» Task requirements
In the records that follow, find each line with "бумаги" and pull it out.

» Stored data
*** Begin section ***

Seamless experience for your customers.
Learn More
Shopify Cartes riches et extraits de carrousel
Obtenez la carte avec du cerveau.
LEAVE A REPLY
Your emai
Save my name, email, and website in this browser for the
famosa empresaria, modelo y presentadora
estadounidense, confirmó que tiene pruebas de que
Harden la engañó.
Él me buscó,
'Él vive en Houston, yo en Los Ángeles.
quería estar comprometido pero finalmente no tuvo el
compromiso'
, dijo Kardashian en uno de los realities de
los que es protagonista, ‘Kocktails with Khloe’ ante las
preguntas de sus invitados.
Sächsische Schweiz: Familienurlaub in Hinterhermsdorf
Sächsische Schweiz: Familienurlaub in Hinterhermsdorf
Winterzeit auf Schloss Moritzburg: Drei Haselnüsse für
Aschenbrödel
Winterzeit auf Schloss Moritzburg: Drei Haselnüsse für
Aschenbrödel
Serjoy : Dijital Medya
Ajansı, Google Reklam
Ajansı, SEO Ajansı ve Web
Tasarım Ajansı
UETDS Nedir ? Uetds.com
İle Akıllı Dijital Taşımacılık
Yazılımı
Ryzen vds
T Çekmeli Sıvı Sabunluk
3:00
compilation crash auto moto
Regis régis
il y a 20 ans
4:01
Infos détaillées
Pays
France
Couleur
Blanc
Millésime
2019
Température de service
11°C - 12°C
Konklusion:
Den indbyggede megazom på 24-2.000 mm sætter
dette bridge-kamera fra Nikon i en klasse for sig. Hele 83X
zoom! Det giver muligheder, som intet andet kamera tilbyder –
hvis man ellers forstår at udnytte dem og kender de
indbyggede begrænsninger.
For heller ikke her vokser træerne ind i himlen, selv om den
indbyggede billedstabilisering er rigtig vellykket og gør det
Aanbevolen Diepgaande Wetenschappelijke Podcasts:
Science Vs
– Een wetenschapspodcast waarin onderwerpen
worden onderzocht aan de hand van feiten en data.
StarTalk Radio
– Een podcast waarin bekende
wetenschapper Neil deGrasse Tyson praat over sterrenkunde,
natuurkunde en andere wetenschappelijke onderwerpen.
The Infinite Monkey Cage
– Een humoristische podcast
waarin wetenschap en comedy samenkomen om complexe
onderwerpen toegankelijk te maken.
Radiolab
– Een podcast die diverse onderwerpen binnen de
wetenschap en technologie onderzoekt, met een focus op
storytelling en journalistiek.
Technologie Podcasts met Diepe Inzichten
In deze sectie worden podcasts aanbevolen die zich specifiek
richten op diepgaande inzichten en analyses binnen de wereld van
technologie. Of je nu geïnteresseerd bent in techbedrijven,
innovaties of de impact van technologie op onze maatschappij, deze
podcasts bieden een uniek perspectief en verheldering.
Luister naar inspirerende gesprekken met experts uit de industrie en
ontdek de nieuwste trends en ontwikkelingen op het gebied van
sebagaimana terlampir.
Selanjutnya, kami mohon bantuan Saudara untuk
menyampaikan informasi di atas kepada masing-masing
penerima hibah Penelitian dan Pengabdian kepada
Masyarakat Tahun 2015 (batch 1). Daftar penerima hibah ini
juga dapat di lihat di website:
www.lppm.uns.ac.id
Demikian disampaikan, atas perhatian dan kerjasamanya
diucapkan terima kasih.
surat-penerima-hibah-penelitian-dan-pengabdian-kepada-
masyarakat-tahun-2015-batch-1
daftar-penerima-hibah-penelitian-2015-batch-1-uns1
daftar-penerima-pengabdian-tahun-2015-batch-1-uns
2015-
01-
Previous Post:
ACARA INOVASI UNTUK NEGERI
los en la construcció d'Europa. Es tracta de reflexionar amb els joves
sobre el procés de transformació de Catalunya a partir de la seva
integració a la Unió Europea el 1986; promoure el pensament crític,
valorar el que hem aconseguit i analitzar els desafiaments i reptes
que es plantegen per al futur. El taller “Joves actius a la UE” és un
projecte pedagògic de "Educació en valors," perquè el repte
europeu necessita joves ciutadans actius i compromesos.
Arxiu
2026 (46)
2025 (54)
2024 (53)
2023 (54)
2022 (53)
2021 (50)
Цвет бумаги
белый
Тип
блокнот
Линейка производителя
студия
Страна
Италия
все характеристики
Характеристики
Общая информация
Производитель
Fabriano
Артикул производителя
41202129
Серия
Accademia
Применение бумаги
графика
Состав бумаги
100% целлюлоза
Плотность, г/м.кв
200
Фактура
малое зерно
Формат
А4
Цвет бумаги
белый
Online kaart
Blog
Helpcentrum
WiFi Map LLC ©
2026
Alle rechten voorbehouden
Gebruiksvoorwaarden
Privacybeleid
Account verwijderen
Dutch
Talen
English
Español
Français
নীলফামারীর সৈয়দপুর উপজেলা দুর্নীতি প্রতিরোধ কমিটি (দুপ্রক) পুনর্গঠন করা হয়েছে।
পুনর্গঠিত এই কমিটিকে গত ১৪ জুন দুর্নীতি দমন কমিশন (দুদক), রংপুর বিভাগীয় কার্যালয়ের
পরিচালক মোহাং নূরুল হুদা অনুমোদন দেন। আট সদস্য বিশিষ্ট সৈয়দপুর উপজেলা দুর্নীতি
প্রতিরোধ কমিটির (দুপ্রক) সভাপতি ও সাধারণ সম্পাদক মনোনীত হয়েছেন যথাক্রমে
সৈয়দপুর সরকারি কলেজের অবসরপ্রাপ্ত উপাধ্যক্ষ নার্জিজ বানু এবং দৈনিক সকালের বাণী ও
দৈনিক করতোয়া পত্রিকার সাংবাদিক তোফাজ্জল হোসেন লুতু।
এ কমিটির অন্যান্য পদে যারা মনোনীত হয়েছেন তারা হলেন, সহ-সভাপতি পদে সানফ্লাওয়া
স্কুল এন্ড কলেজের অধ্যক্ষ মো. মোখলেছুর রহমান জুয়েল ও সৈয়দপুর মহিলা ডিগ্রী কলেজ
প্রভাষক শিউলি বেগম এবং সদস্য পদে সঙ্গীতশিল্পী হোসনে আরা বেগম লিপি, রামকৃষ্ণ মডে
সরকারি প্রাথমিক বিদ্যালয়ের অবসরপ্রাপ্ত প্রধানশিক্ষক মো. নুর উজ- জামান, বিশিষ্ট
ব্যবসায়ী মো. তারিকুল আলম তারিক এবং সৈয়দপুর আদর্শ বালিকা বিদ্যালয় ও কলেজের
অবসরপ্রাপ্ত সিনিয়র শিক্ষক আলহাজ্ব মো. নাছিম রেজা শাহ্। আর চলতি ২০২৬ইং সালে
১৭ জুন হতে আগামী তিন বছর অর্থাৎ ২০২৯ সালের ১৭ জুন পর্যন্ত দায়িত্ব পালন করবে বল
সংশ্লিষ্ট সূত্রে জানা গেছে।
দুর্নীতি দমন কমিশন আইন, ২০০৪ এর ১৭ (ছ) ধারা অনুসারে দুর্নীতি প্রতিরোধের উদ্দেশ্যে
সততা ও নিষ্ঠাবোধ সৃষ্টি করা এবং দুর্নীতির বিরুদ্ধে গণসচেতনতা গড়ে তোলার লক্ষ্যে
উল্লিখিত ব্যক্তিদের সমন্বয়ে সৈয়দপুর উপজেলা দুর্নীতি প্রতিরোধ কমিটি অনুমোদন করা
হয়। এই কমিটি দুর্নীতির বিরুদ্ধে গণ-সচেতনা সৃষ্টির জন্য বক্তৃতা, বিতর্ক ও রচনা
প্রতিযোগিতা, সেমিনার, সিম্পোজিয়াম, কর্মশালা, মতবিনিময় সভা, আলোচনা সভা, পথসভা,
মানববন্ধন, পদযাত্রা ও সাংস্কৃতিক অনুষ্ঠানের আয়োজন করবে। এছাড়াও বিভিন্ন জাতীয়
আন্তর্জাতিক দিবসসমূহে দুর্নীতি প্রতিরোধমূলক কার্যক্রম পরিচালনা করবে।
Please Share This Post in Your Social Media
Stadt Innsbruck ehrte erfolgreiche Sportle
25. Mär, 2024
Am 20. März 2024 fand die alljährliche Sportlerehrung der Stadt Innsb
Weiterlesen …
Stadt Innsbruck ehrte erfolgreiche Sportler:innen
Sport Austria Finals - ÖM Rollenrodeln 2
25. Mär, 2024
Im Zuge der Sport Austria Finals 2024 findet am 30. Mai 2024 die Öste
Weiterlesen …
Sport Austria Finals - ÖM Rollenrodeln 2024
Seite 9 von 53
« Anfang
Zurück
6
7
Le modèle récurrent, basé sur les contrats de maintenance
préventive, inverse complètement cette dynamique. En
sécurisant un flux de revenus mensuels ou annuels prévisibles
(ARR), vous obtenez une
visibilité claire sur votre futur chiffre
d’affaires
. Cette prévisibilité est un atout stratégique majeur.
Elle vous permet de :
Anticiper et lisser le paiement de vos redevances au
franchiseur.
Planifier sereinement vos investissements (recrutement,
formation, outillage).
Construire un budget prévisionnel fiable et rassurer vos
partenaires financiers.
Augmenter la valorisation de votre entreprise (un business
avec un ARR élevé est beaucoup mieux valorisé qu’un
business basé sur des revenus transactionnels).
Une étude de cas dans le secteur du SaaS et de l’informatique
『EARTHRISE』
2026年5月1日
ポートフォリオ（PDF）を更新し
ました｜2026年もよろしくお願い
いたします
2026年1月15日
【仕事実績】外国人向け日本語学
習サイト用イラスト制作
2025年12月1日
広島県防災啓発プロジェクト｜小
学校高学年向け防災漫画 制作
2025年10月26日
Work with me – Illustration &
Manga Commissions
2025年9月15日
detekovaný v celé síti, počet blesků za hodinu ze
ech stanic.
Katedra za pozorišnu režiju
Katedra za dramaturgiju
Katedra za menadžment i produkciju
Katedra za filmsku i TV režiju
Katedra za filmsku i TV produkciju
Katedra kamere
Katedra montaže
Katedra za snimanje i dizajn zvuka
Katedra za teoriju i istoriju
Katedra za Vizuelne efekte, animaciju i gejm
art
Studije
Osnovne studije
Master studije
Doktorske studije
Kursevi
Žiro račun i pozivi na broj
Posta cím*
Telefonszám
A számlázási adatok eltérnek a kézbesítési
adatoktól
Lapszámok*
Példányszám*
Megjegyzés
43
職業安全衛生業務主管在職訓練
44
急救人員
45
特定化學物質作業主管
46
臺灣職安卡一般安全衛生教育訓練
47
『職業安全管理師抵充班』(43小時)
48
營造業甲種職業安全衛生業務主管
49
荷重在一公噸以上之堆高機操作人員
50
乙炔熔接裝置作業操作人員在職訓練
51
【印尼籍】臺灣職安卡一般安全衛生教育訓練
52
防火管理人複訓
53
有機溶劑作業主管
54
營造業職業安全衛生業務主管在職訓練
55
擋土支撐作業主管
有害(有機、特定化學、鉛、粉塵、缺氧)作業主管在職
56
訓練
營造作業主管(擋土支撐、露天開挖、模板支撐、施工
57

*** End section ***

» Solved exercise
Цвет бумаги
Применение бумаги
Состав бумаги
Цвет бумаги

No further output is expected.